Since the construction site was established in May, the Institute of Physics has been running activities to get to know its new neighbours in King’s Cross better, to become more involved in the life of the community and to run high-profile events to attract the wider public to the area.
On 19 June IOP staff and volunteers took part in the Cally Festival on Caledonian Road, setting up their stand among the stalls and fairground rides, talking to visitors and members of the local community and involving them in hands-on activities such as physics tricks including balloon kebabs and inseparable books.
Hundreds of visitors took part in an activity using beads, pompoms and pipecleaners to create their own particle collisions to take home, with both adults and children joining in and talking to the IOP team about physics.

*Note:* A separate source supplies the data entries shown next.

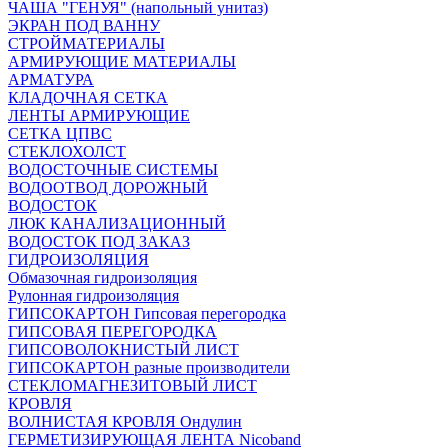
ЧАША "ГЕНУЯ" (напольный унитаз)
ЭКРАН ПОД ВАННУ
СТРОЙМАТЕРИАЛЫ
АРМИРУЮЩИЕ МАТЕРИАЛЫ
АРМАТУРА
КЛАДОЧНАЯ СЕТКА
ЛЕНТЫ АРМИРУЮЩИЕ
СЕТКА ЦПВС
СТЕКЛОХОЛСТ
ВОДОСТОЧНЫЕ СИСТЕМЫ
ВОДООТВОД ДОРОЖНЫЙ
ВОДОСТОК
ЛЮК КАНАЛИЗАЦИОННЫЙ
ВОДОСТОК ПОД ЗАКАЗ
ГИДРОИЗОЛЯЦИЯ
Обмазочная гидроизоляция
Рулонная гидроизоляция
ГИПСОКАРТОН Гипсовая перегородка
ГИПСОВАЯ ПЕРЕГОРОДКА
ГИПСОВОЛОКНИСТЫЙ ЛИСТ
ГИПСОКАРТОН разные производители
СТЕКЛОМАГНЕЗИТОВЫЙ ЛИСТ
КРОВЛЯ
ВОЛНИСТАЯ КРОВЛЯ Ондулин
ГЕРМЕТИЗИРУЮЩАЯ ЛЕНТА Nicoband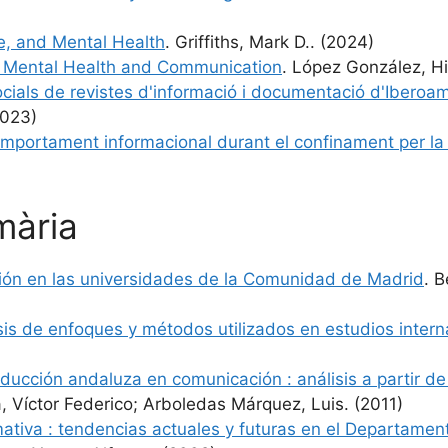
e, and Mental Health
. Griffiths, Mark D.. (2024)
on Mental Health and Communication
. López González, Hib
ocials de revistes d'informació i documentació d'Iberoa
2023)
comportament informacional durant el confinament per la
emària
ción en las universidades de la Comunidad de Madrid
. B
isis de enfoques y métodos utilizados en estudios inter
ucción andaluza en comunicación : análisis a partir de 
, Víctor Federico; Arboledas Márquez, Luis. (2011)
ativa : tendencias actuales y futuras en el Departame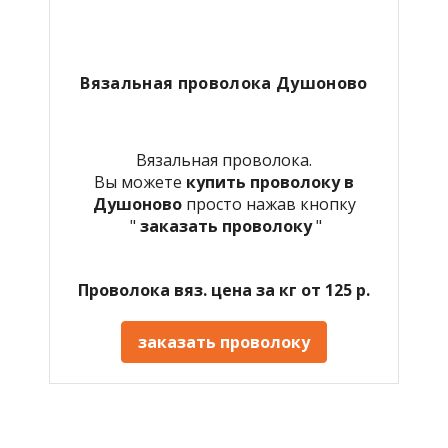
Вязальная проволока Душоново
Вязальная проволока.
Вы можете
купить проволоку в
Душоново
просто нажав кнопку
"
заказать проволоку
"
Проволока вяз. цена за кг от 125 р.
заказать проволоку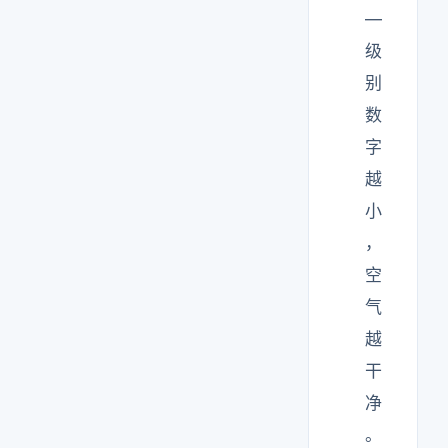
—
级
别
数
字
越
小
，
空
气
越
干
净
。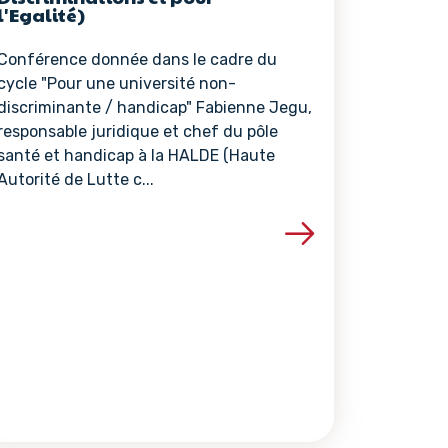
l'Egalité)
Conférence donnée dans le cadre du
cycle "Pour une université non-
discriminante / handicap" Fabienne Jegu,
responsable juridique et chef du pôle
santé et handicap à la HALDE (Haute
Autorité de Lutte c...
ce
Voir les détails de la ressource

Then on 13 July the IOP held its annual staff engagement day at the Business Design Centre in Islington, using the opportunity to familiarise staff with the King’s Cross area by inviting them to go on a 30-minute walk taking in some key local sites.
Armed with a map showing the pre-arranged route, the walkers started at King’s Cross Station, moving on to the construction site for the IOP’s new home at the junction of Balfe Street and Caledonian Road, then visited the Cinnamon coffee shop in Collier Street, where, using the map as a voucher, staff could claim a hot drink and a croissant.
Walking through the streets behind Pentonville Road to the Angel, their final destination was the Business Design Centre in Upper Street. There, the staff day included a talk by Sarah Elie, executive director of the Somers Town Community Association, and group discussions to imagine ways in which the IOP could develop partnerships with its new neighbours including the British Library, the Harry Potter shop, the Crick Institute and Urban Partners.
That evening, the IOP held one of its Summer Sessions – open-air lectures with a physics theme – on the Canalside Steps at Granary Square, King’s Cross. An audience of around 150 people, plus passing cyclists, boat crews and casual visitors to the square, heard Dr Jessamyn Fairfield talk about her research into building nanowire connections that “learn”, imitating an aspect of the way synapses function in the brain. Before her lecture, Electronics on the Brain, there was a warm-up act by science troubadour Johnny Berliner, who entertained the audience with songs about dark matter, the possibility of intelligent machines, Newton’s three laws, and the twin paradox, all given a comic twist.
The Summer Sessions series returns to the Canalside Steps on 1 August with a lecture on gravitational waves by Professor Martin Hendry and many more IOP activities in the King’s Cross area are planned.